Sam dragged the paper forward, her excitement instantaneous. There had been an auction at Sotheby’s the night before, and Hemmer had bought a page from a centuries old Celtic manuscript, believed to be the oldest written Celtic text ever discovered. Sam cried out as she kept reading. Historians claimed the page was part of an ancient and holy book called the Duisean, which had been enshrined in a monastery on the island of Iona in medieval times. Some historians thought that the shrine had been guarded by a secret brotherhood of pagan warrior knights, and that the book had been the key to their power in the medieval world.
Sam looked up, her pulse racing. She happened to know that the Duisean existed. In fact, parts of it were believed to be floating around the present time. As for the secret warrior society, it existed, too. She was smiling now. “Did you get an invite to Hemmer’s tonight?”
Kit nodded. “Yeah, I did. And I’d already seen this earlier today, but I didn’t read it or notice the bit about the Duisean. Now it’s starting to make sense. Sam, he had the page transported to his penthouse last night in an armored vehicle. He has an extensive art collection there, and apparently he keeps it in an impregnable vault.”

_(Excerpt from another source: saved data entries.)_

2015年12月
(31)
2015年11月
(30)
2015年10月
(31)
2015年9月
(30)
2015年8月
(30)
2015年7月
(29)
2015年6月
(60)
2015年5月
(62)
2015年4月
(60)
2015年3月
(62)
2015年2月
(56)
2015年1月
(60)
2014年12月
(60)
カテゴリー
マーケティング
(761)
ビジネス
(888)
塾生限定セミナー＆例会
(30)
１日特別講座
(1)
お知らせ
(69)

So that was why they were going to the Hemmers’. Locating whatever they could from the ancient book was on HCU’s master agenda. Sam stared at Kit as she sat down in a chair facing the desk.

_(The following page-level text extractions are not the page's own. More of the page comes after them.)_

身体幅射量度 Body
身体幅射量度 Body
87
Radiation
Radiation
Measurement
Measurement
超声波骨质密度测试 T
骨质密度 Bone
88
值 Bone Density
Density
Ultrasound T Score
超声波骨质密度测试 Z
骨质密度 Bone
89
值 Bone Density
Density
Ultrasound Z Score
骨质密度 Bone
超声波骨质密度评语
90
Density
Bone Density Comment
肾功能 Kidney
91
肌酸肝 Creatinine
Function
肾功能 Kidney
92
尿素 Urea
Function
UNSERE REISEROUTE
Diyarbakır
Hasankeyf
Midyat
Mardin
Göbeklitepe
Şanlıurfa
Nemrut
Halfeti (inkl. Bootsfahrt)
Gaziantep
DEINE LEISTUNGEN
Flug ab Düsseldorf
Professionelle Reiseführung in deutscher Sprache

Nick probably knew more about the secret brotherhood than any other person living in modern times. Last year, Brie had been abducted by a medieval Highlander who had been turned to evil. Brie had also worked at CDA and Nick was notoriously obsessed with not “losing” agents in time. He’d chosen Sam to go back to help him find Brie. When she and Nick had brought her cousin back to New York, Brie had been thoroughly debriefed. The warriors called themselves Masters; at HCU, they’d been dubbed the Masters of Time.
Of course, Brie had gone back to Aidan of Awe anyway, having fallen in love with him even before helping him return to the Brotherhood. But HCU had gained lots of new information to play with—including the possibility that the missing Duisean might be in New York City, and in the hands of a great demon.

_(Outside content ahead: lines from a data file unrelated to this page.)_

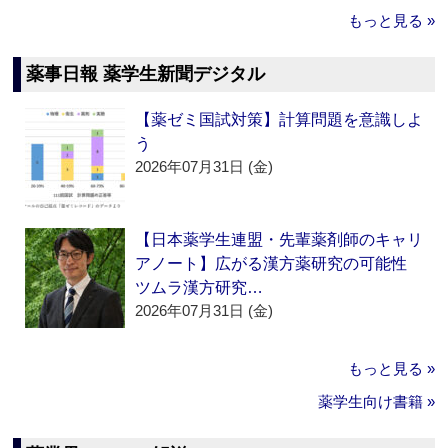
もっと見る »
薬事日報 薬学生新聞デジタル
【薬ゼミ国試対策】計算問題を意識しよ
う
2026年07月31日 (金)
【日本薬学生連盟・先輩薬剤師のキャリ
アノート】広がる漢方薬研究の可能性
ツムラ漢方研究…
2026年07月31日 (金)
もっと見る »
薬学生向け書籍 »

Sam’s excitement increased. She believed in the Duisean. The Rose women had their own book, the Book of Roses, which contained all the magic and wisdom entrusted to them by higher powers, and passed down through the generations. The Book was now in Tabby’s keeping—it was always in the keeping of a Rose witch. One of the Highlanders had come for it, to bring it back to her. Why wouldn’t the Masters of Time have a book of power? They were a warrior society sworn to protect Innocence, and they needed warrior powers to do so. It just made sense. “Is Hemmer evil?” Sam asked flatly. Finding the Duisean—and making sure it did not fall into the wrong hands—was a priority.
“I wondered that myself. I already checked, and there is a file on him. It’s flagged for possible demonic connections.”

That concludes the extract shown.